Matt Gushee <matt@example.com> wrote:
>> Now on to more substantive issues:
>> 
>> Indexing approach
>> -----------------
>> 
>> There will probably be several indexes in the future, but currently I 
>> provide one way to look up Kanji: a traditional radical/stroke-count 
>> index. Specifically, you select the radical stroke count, then the 
>> radical itself, then the stroke count for the whole character, then the 
>> specific character that you want. Although it is a linear process and 
>> thus easy to understand in principle, it has the disadvantage that 
>> people don't know by heart how many strokes are in a character, and it 
>> can be very hard to figure out for the more complex ones. In a printed 
>> dictionary it's less of a problem because you can easily shift your eyes 
>> to another part of the page; in a browser I think it will be awkward at 
>> best.
>> 
>> What other alternatives might work well (when you don't know the 
>> pronunciation)? I've seen Jim Breen's "multi-radical" method and was 
>> initially resistant to it for a couple of reasons: first, it is 
>> non-linear, and thus is superficially more complex than the 
>> radicals/strokes method.

But MUCH more popular with the great unwashed. Some time ago I 
extracted measurements from WWWJDIC on kanji lookups. The multi-
radical method won. See: 
http://www.csse.monash.edu.au/~jwb/kanjindx.html   for a paper
about kanji indexing.

>> Second, I have been taught (for both Chinese and Japanese) that the 
>> radical is the "meaning" component, and that in general a character has 
>> exactly one radical. At any rate, I believe the radical has etymological 
>> significance, and that understanding which part of the Kanji is the 
>> radical can contribute to an overall mastery of the language. And a 
>> single-radical dictionary index reinforces that understanding.

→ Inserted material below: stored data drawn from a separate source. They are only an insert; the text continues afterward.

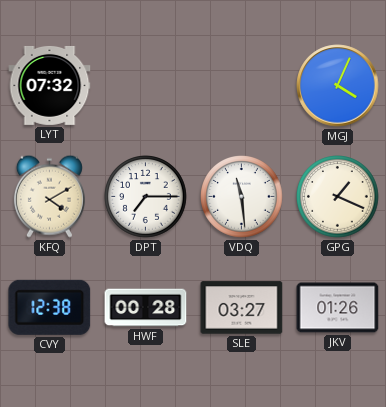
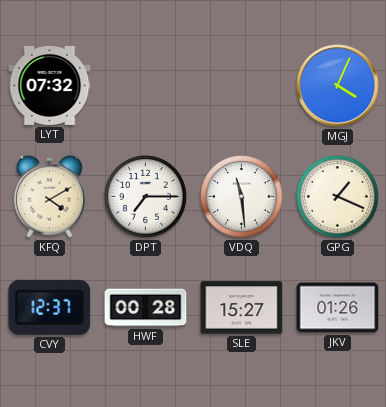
CVY: 12:38 -> 12:37
SLE: 03:27 -> 15:27
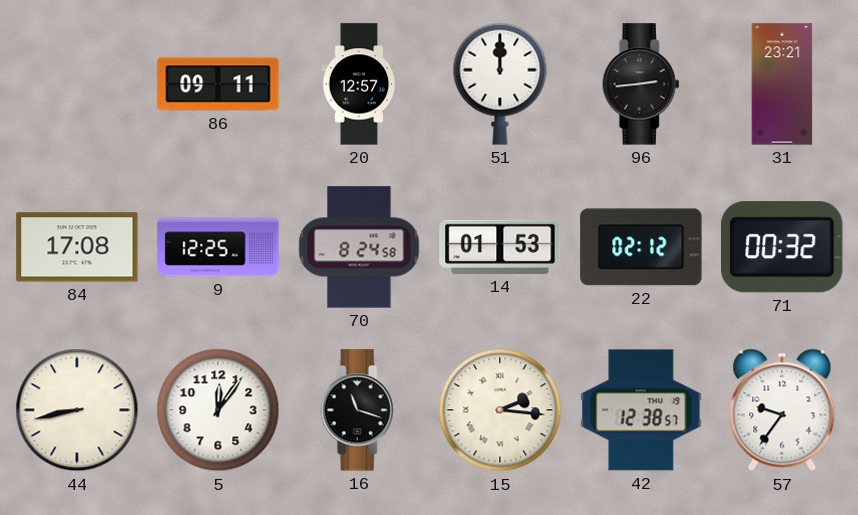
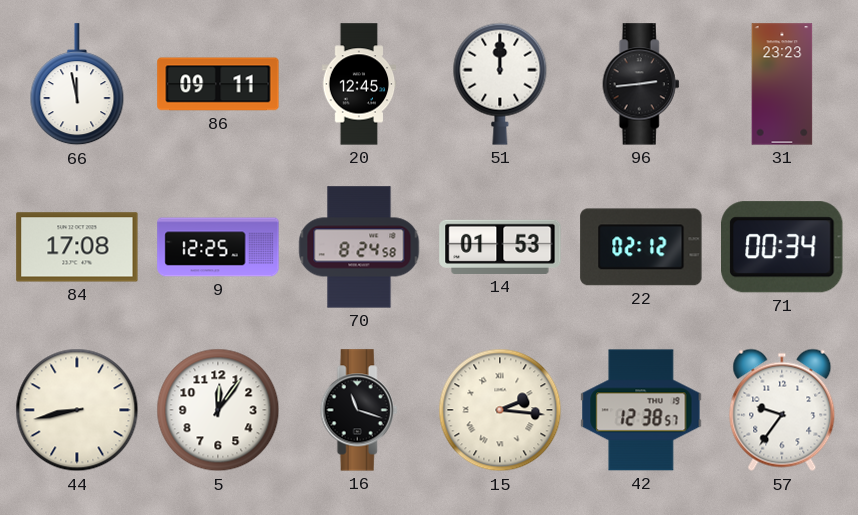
66: none -> 11:58
20: 12:57 -> 12:45
31: 23:21 -> 23:23
71: 00:32 -> 00:34
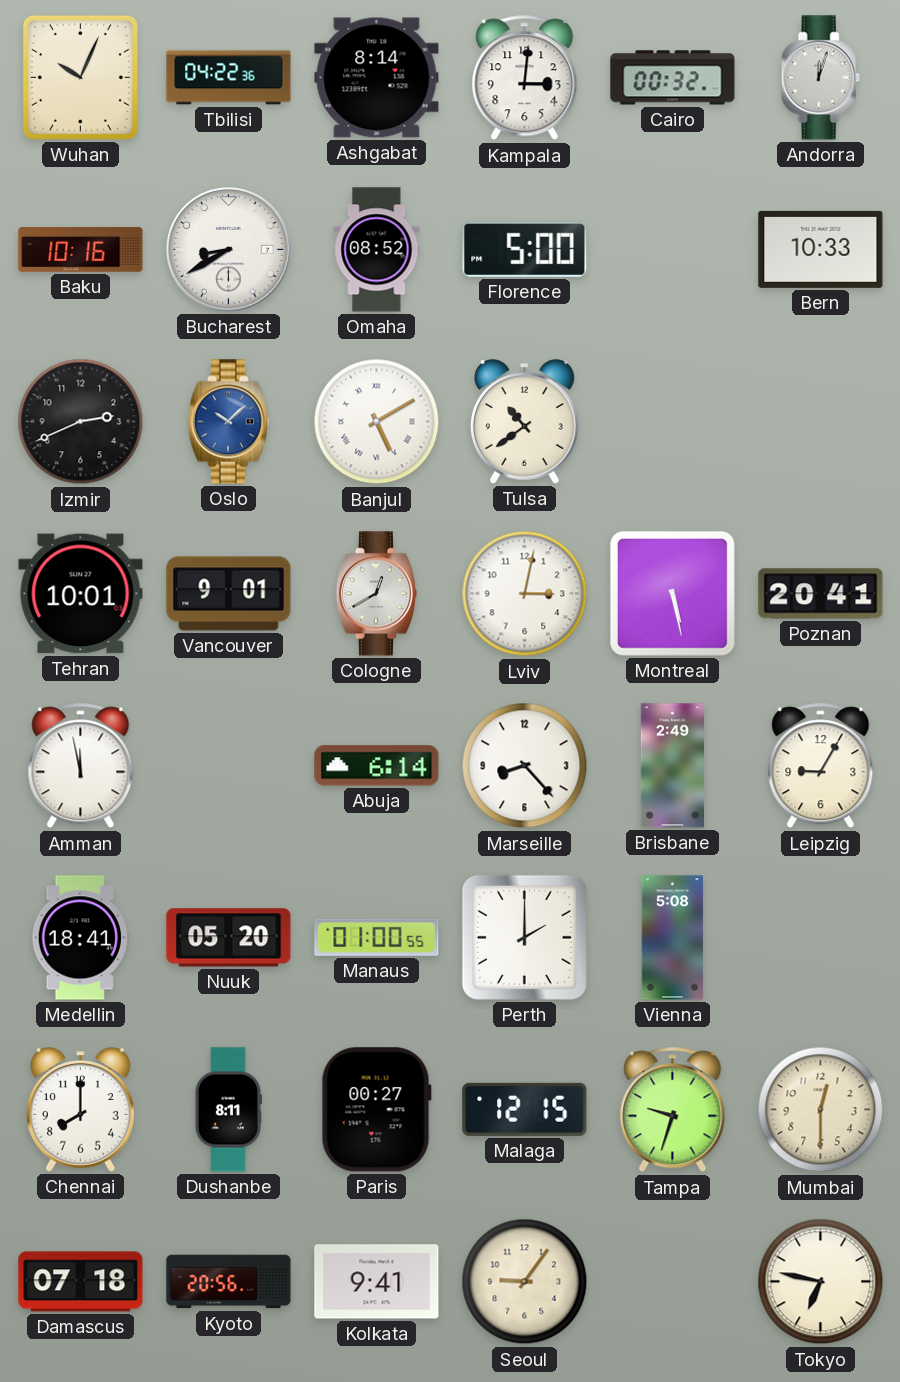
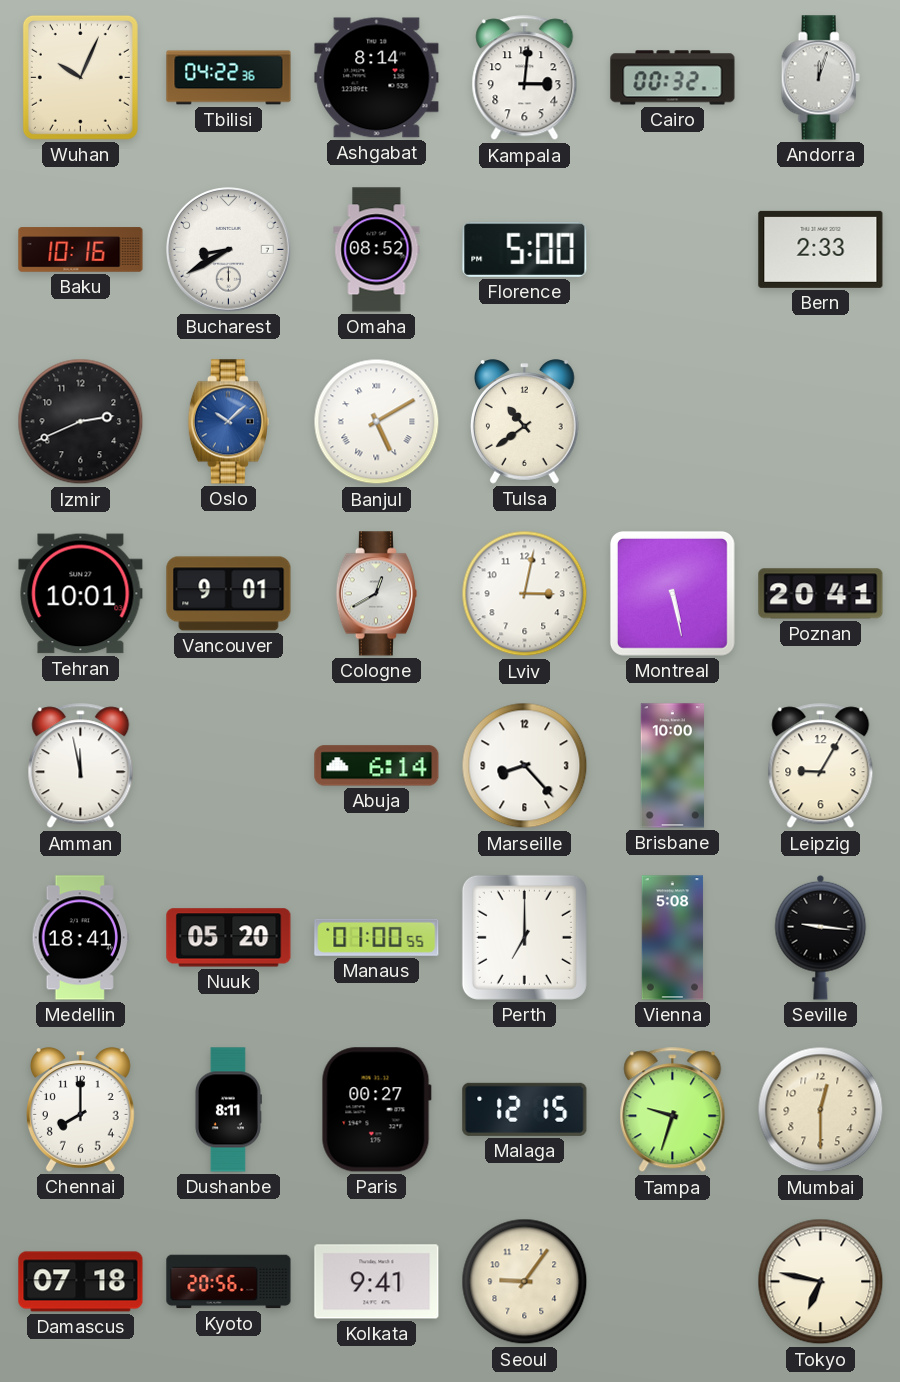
Bern: 10:33 -> 2:33
Brisbane: 2:49 -> 10:00
Perth: 2:00 -> 7:00
Seville: none -> 9:16
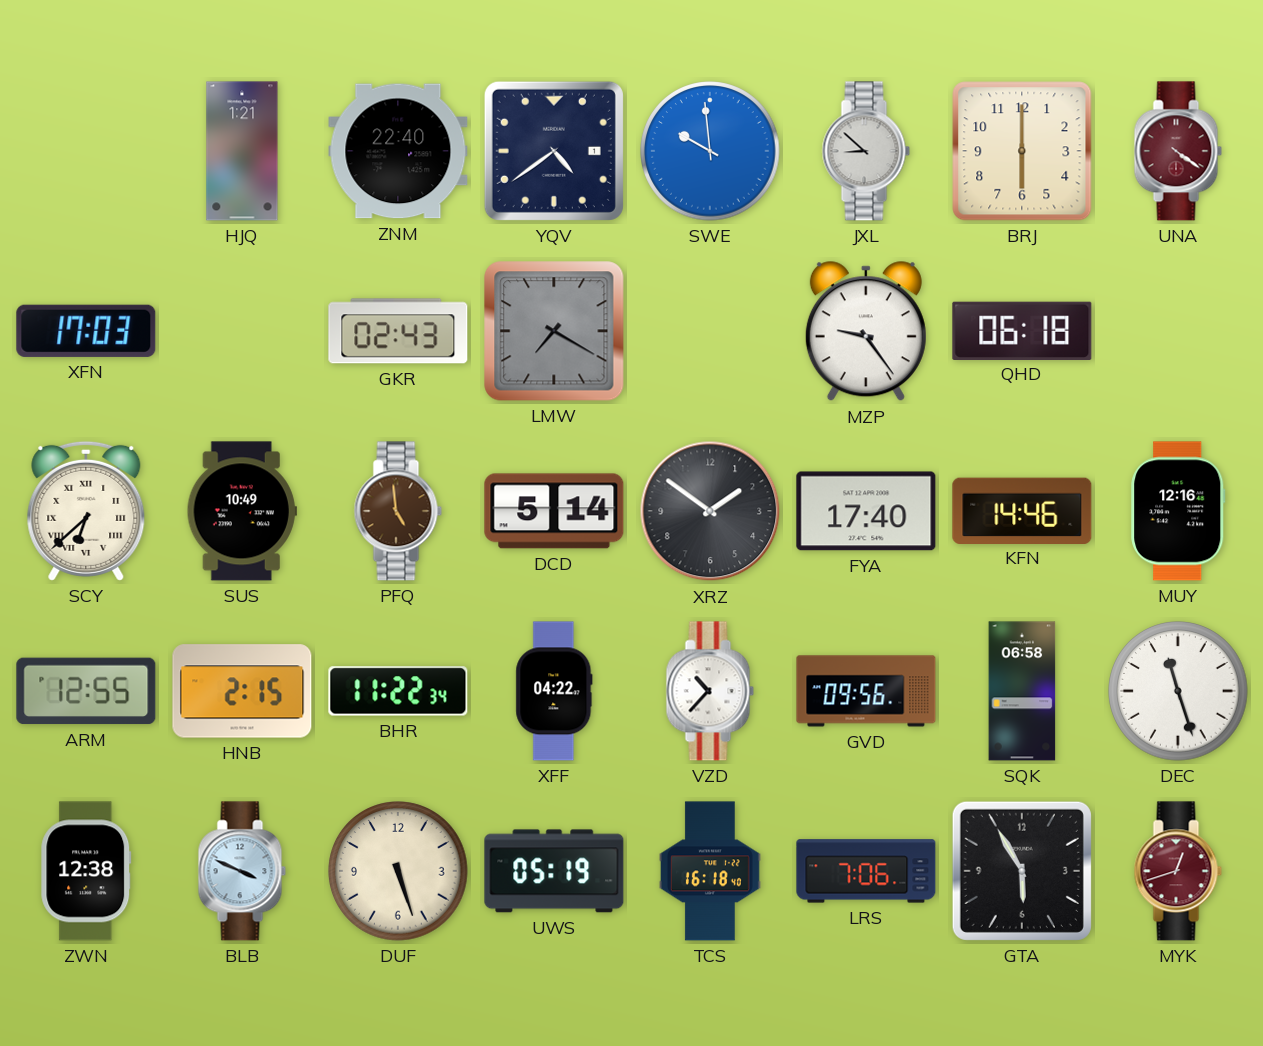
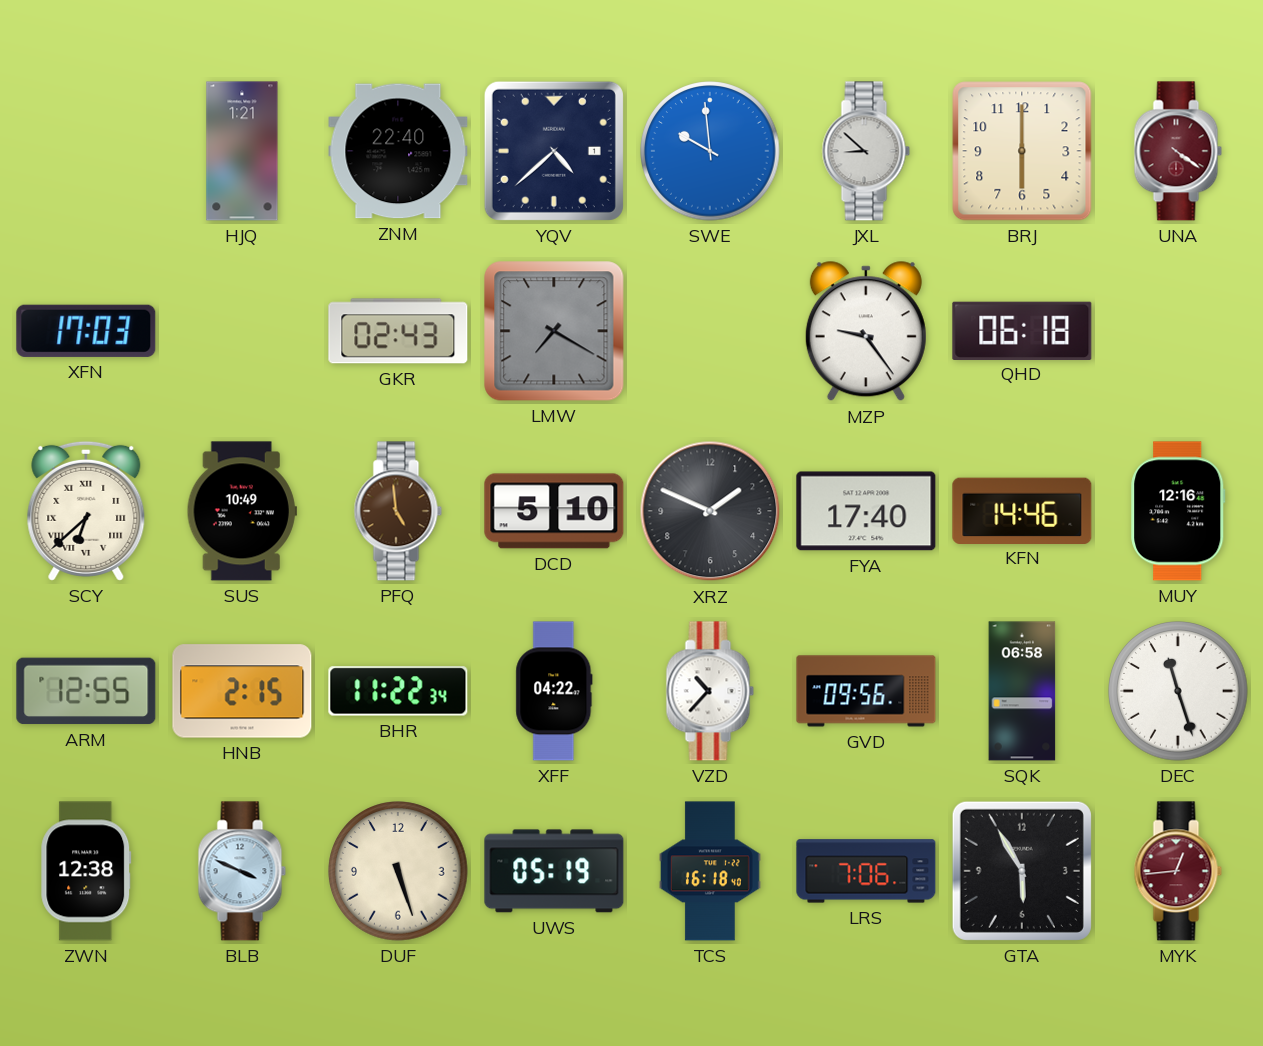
YQV: 4:39 -> 4:38
DCD: 5:14 -> 5:10
XRZ: 1:51 -> 1:49
MYK: 12:42 -> 12:44
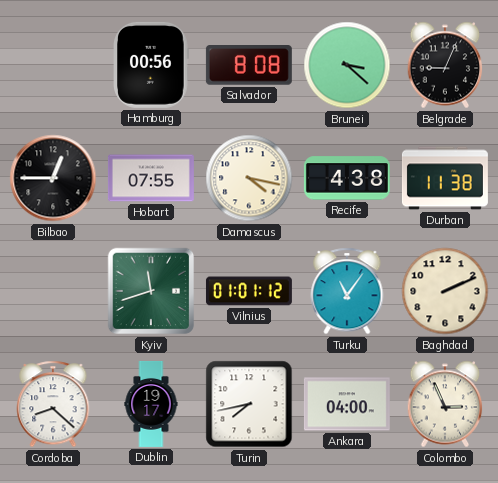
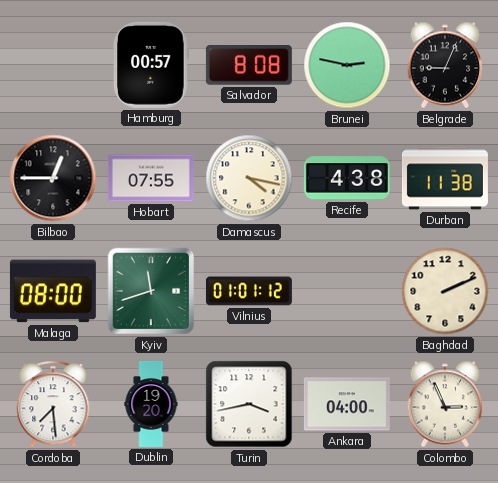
Hamburg: 00:56 -> 00:57
Brunei: 3:22 -> 2:47
Malaga: none -> 08:00
Turku: 11:06 -> none
Cordoba: 8:22 -> 7:29
Dublin: 19:17 -> 19:20
Turin: 7:43 -> 3:43
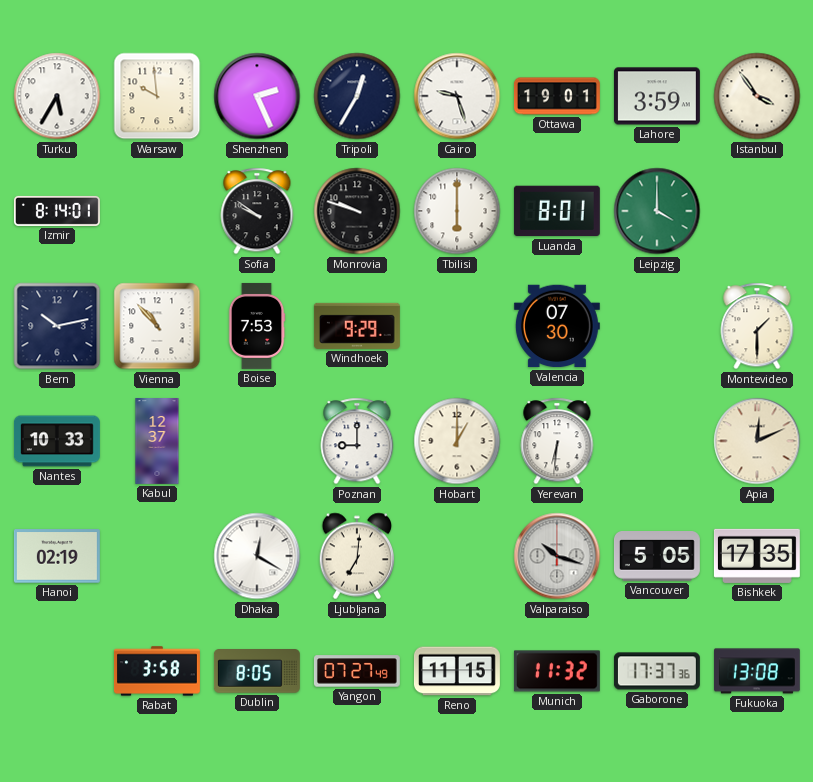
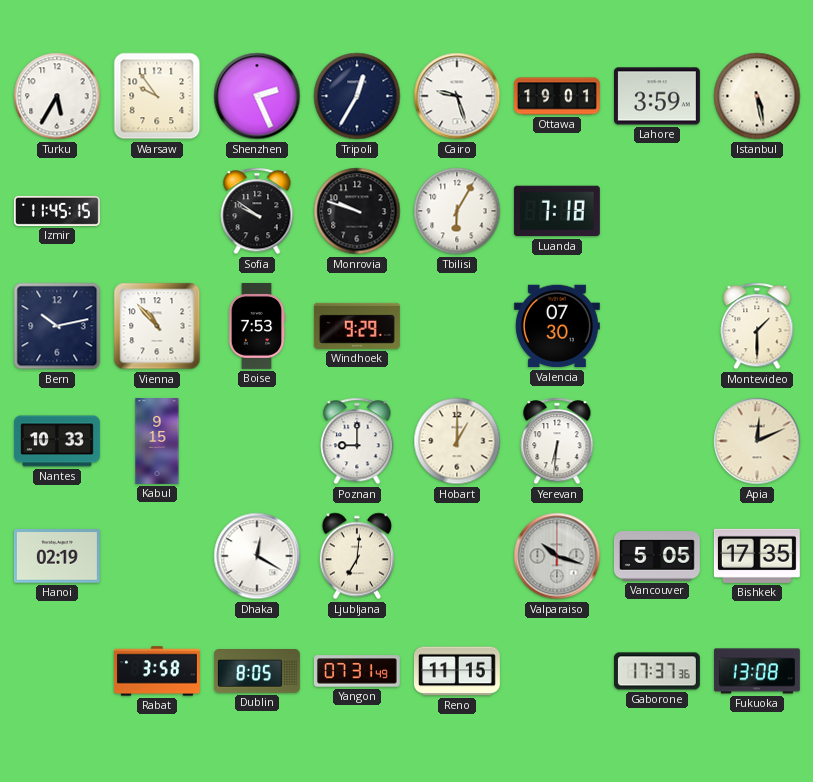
Warsaw: 9:59 -> 9:54
Istanbul: 3:54 -> 5:28
Izmir: 8:14 -> 11:45
Tbilisi: 6:00 -> 6:05
Luanda: 8:01 -> 7:18
Leipzig: 4:00 -> none
Kabul: 12:37 -> 9:15
Yangon: 07:27 -> 07:31
Munich: 11:32 -> none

Only partly true. For "semasio-phonetic" kanji it may provide
at least the semantic domain, but the linkage can be vague at
times.

>> But I'm thinking that a multi--can I say "component" instead of 
>> "radical"?  Then maybe I could set aside the philosophical objection. 
>> Anyway, a well-designed multi-thing index might after all be an easier 
>> way to look up Kanji.

It sure is. For WWWJDIC I hope one day to do a Java-based
version rather than the current vanilla HTML form approach.

>> Strokes/radicals index navigation
>> ---------------------------------
>> 
>> If I decide to go to a multi-component index, this might not matter any 
>> more. But for the moment, there is an issue with the index menus: in 
>> view of the fact that the user will often not be sure how many strokes 
>> there are in a character, I have created dynamic menus such that ... 
>> actually it's best if you try it out. Basically, if you move your mouse 
>> over an item in one row of the menu, the next row is *temporarily* 
>> displayed. Thus, let's say you have chosen a given radical. There is a 
>> row of numbers representing stroke counts of characters with that 
>> radical; if you run your mouse along that row you can easily see what 
>> characters exist for each stroke count.
>> 
>> So, do you think this is (a) useful, and (b) intuitive? It would be a 
>> lot easier to make the menus so that the next row only changes when you 
>> click something. But if people find the transient display a very helpful 
>> feature, I will make it work.

Seems quite good so far. 

>> Presentation of results
>> -----------------------
>> 
>> Currently when you select a Kanji, a request goes to the server, which 
>> returns a document containing all phrases that start with that Kanji. 
>> This document is dumped into a table with 3 columns: [Kanji] Phrase, 
>> Reading, and Definitions. This is reasonable in some cases, but 
>> sometimes the response document is quite large, so I think some kind of 
>> chunking and/or filtering would be helpful. It gets worse if we want to 
>> look up all phrases *containing* the selected character. My server-side 
>> script can indeed do that, but sometimes it's just way too much data, so 
>> I've disabled that behavior for the moment.

Comments.

- you leave out the part-of-speech, etc. Not a good idea.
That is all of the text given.